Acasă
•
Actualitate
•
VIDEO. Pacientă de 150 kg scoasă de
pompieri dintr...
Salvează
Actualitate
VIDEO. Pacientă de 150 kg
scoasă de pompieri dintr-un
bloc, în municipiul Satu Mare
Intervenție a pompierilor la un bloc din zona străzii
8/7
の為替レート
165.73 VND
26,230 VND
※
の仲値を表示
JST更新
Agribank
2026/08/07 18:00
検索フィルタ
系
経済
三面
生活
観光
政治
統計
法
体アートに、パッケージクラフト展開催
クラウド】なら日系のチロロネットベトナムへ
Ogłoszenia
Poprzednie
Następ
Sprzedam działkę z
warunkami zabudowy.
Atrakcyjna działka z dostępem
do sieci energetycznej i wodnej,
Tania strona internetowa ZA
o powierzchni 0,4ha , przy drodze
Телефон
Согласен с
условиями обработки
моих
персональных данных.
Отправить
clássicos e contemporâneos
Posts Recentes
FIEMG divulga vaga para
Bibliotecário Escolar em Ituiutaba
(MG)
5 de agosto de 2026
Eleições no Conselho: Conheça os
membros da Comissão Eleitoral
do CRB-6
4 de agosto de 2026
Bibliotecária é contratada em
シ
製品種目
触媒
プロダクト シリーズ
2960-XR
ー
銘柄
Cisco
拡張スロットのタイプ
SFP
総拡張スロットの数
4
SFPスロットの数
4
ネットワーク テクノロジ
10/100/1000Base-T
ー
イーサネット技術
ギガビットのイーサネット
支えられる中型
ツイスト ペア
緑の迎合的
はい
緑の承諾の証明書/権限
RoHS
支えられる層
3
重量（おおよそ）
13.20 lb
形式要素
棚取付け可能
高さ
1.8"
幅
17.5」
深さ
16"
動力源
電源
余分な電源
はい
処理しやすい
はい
---
• **EXERCISE REQUIREMENTS**
Each line that holds the string "scoasă" is to be copied from the entries above.

• **WRITTEN SOLUTION**
VIDEO. Pacientă de 150 kg scoasă de
scoasă de pompieri dintr-un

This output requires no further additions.